La mienne ou la sienne?

La glotte se balance comme la cloche

De mon village

Et mes lèvres se referment  en avalant le vide

La séquestrée du lundi ne chantait que pour lui

Ogre obèse à l’œil unique et cynique

Qui rêvait à ses larmes  scalpels d’argent luisants

Il l’aimait comme on aime  l’adorait comme l’ombre

Survit au soleil des mois chauds de juillet

Et la belle dansait  flamme vive rose et brune

Sur les charbons ardents de cet homme ridicule

Qui croyait qu’un seul jour le ferait roi des ans

Des cochons des clochers des lunes rondes

Et de cette femme irréelle mais si belle qui dansait le lundi

Et tombait en fumée aux douze coups de l’ennui

Dans la salle aux secrets

Les miroirs harassés

Entretiennent  les reflets

Des mythes et des images

La brocante sidérale est ouverte

Au hasard des étals, on y voit

Les armures  bosselées

De la dernière défaite

Les cuirasses fendues

Des combattants déchus

Se vendent au poids du cuivre

Les sanglots se vendent en lingots

Les tréteaux sont fermés

Les tables démontées

La mort s’est bien vendue

Au cours des mercuriales

Les soleils étincellent

Sur les fronts des Titans

Les spectres des clairons

Annoncent l’apocalypse

Sur le sol, un heaume

Regarde fixement

Le chevalier qui part

En Tartarie

Ont participé :

4Z2A84

Eclaircie

Elisa-R

Heliomel

Tequila

7 replies on “Carrefour des illusions”

  1. éclaircie dit :

    le carrefour s’est un peu allongé et en même temps ramassé sur lui-même , les illusions, les belles sont toujours là, TOUT VA BIEN.
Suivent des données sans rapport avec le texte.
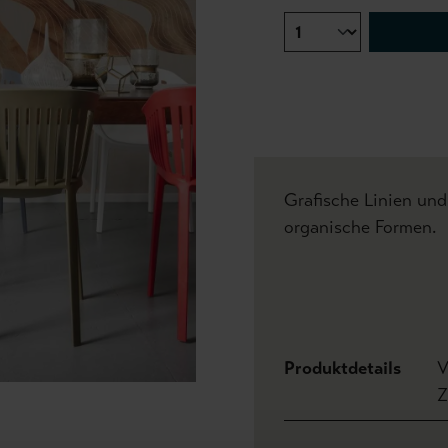
Grafische Linien und
organische Formen.
Produktdetails
V
Z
    félicitations aux auteurs…

  2. tequila dit :

    alors que le dernier etait presque triste
    celui ci part EN folie
    mais qu’elle puce a piqué nos mains pour accoucher d’une telle excitation?
    c’est bien simple , en fin de lecture je suis épuisée
    il est temps de prendre ses gouttes en dépassant la dose prescrite ou bien St Anne nous offre ses doigts gantés pour mieux nous enfermer!

  3. éclaircie dit :

    Je crois que je préfère ce carrefour sans ses ronds-points, peut-être suis-je rétrograde, mais vraiment, nous observerons la règle de la priorité à droite pour laisser défiler les illusions, et ne retenir que les indispensables-là j’en voit bien 45 lignes au moins, mais je peux me tromper, elles allaient tant en fanfare que je ne suis pas parvenue à les compter….
    (je précise fièrement que je suis allée dans mon net-dictionnaire vérifier le pluriel de « rond-point » et réclame à ce titre un sucre d’orge supplémentaire. )

  4. Elisa-R dit :

    Je dépose le sucre d’orge sous la lampe offerte par Téquila…J’en profite, avec gourmandise, pour relire ce « carrefour » époustouflant.

  5. Heliomel dit :

    espérons qu’après ce carrefour nous aurons une longue ligne droite ou même en zig zag, peu importe, l’essentiel c’est de voyager.

  6. Aquae Sidonie dit :

    (Ah ça y est, j’ai compris, y sont fous)
    Drôlement bien fichu, drôlement parce qu’on est en attente dans la lecture, mais finalement, c’est-à-dire au final, non : les pièces suspendues s’assemblent d’un bloc. J’ai lu un rubick’s cube à 5 couleurs qui construit une rue Daguerréotypique en remontant le temps de la société de consommation, d’une bataille à une autre.

  7. Éclaircie dit :

    Oui, Aquae ? la proposition de nous rejoindre tient toujours.